Exercise details:
Write out exactly the lines below starting at the one containing "Перейти в наш магазин на Kaspi" and ending at the one containing "álltak egymással szemben.". Omit every picture.
>>>
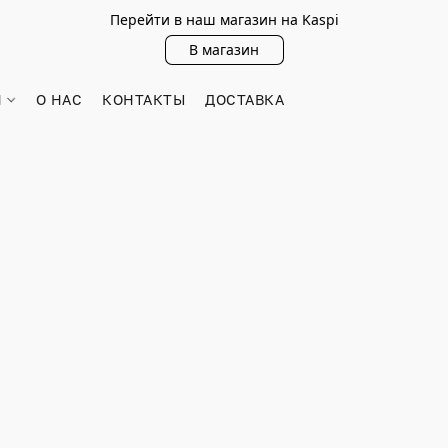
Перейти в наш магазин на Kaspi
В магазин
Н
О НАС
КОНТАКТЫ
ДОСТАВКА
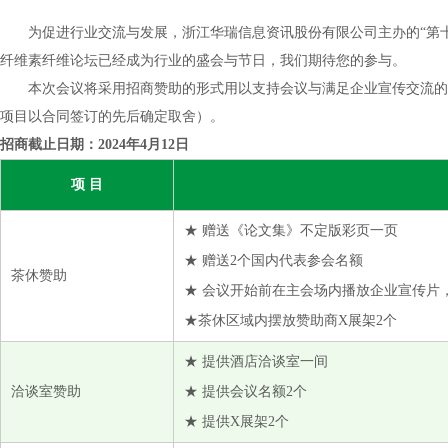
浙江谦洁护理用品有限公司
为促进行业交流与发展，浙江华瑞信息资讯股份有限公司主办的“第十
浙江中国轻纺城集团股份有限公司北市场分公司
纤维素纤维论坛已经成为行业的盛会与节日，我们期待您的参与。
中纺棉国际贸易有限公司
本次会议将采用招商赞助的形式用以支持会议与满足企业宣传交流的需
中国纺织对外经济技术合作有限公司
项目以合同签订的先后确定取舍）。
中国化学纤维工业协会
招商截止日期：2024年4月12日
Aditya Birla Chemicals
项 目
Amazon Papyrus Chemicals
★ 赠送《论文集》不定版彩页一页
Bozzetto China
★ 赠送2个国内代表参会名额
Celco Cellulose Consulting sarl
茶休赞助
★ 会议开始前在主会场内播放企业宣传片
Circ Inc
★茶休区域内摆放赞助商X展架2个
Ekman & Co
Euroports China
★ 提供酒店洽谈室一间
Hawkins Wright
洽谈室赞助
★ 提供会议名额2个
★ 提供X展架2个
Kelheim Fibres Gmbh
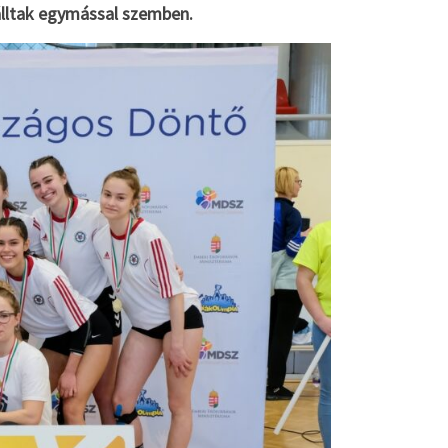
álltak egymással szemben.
<<<
>>>
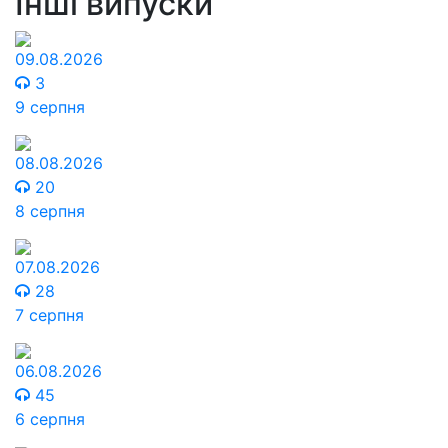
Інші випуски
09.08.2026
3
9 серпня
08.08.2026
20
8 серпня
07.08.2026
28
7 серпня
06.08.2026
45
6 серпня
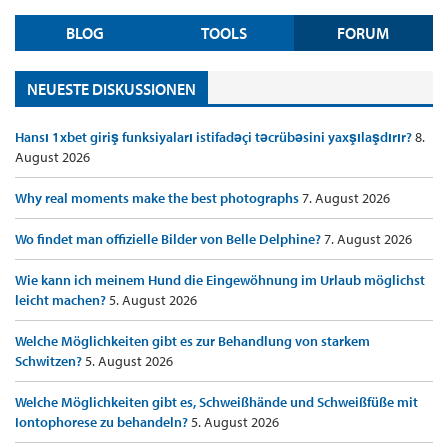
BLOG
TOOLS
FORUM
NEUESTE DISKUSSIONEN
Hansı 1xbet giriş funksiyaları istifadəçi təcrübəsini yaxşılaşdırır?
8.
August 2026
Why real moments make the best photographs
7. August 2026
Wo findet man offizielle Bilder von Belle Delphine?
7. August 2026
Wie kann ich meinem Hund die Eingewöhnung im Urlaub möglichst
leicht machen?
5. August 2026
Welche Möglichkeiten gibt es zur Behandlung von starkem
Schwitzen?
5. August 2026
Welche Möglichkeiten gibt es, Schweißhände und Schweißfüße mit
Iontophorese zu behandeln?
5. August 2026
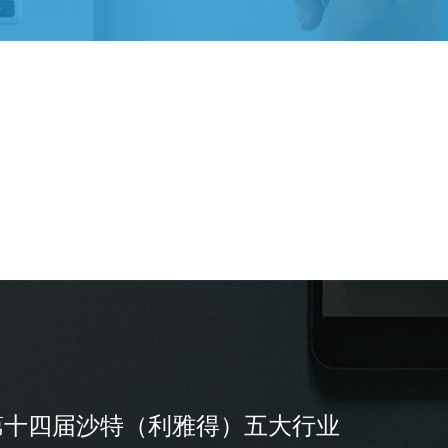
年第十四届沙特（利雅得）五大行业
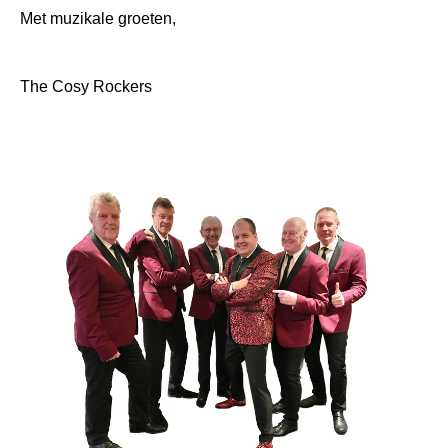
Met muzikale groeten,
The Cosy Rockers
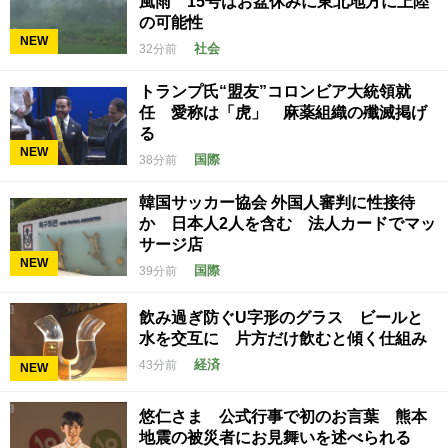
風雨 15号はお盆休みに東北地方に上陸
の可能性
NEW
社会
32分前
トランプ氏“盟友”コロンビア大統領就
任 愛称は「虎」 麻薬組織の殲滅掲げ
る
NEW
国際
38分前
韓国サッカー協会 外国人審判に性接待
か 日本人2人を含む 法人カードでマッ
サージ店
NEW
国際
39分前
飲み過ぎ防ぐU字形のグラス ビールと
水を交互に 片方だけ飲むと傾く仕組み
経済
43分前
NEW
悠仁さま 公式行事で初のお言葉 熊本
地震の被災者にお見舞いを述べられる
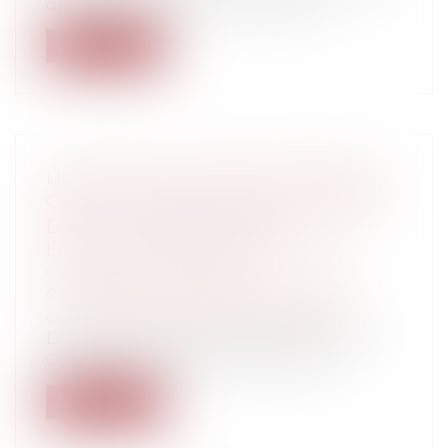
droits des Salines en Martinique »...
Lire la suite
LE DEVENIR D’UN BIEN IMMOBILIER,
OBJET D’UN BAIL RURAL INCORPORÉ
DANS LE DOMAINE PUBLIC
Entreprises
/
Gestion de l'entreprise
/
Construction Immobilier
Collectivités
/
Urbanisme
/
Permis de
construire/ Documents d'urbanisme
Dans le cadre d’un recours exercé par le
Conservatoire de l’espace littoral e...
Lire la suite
<<<
>>>
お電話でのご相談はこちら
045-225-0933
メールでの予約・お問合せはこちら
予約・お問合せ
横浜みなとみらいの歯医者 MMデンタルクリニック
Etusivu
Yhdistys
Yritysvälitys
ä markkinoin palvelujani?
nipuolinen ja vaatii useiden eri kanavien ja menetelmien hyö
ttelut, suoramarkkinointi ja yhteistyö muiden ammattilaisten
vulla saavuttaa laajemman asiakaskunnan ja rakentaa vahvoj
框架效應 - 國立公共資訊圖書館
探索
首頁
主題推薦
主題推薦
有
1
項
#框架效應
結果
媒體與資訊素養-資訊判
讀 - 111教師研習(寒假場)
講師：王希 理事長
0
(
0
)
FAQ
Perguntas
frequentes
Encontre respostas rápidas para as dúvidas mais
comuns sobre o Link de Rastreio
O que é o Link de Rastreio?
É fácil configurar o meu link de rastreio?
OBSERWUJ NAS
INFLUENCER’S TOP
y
<<<
Result of this exercise:
Перейти в наш магазин на Kaspi
В магазин
Н
О НАС
КОНТАКТЫ
ДОСТАВКА
浙江谦洁护理用品有限公司
为促进行业交流与发展，浙江华瑞信息资讯股份有限公司主办的“第十
浙江中国轻纺城集团股份有限公司北市场分公司
纤维素纤维论坛已经成为行业的盛会与节日，我们期待您的参与。
中纺棉国际贸易有限公司
本次会议将采用招商赞助的形式用以支持会议与满足企业宣传交流的需
中国纺织对外经济技术合作有限公司
项目以合同签订的先后确定取舍）。
中国化学纤维工业协会
招商截止日期：2024年4月12日
Aditya Birla Chemicals
项 目
Amazon Papyrus Chemicals
★ 赠送《论文集》不定版彩页一页
Bozzetto China
★ 赠送2个国内代表参会名额
Celco Cellulose Consulting sarl
茶休赞助
★ 会议开始前在主会场内播放企业宣传片
Circ Inc
★茶休区域内摆放赞助商X展架2个
Ekman & Co
Euroports China
★ 提供酒店洽谈室一间
Hawkins Wright
洽谈室赞助
★ 提供会议名额2个
★ 提供X展架2个
Kelheim Fibres Gmbh
álltak egymással szemben.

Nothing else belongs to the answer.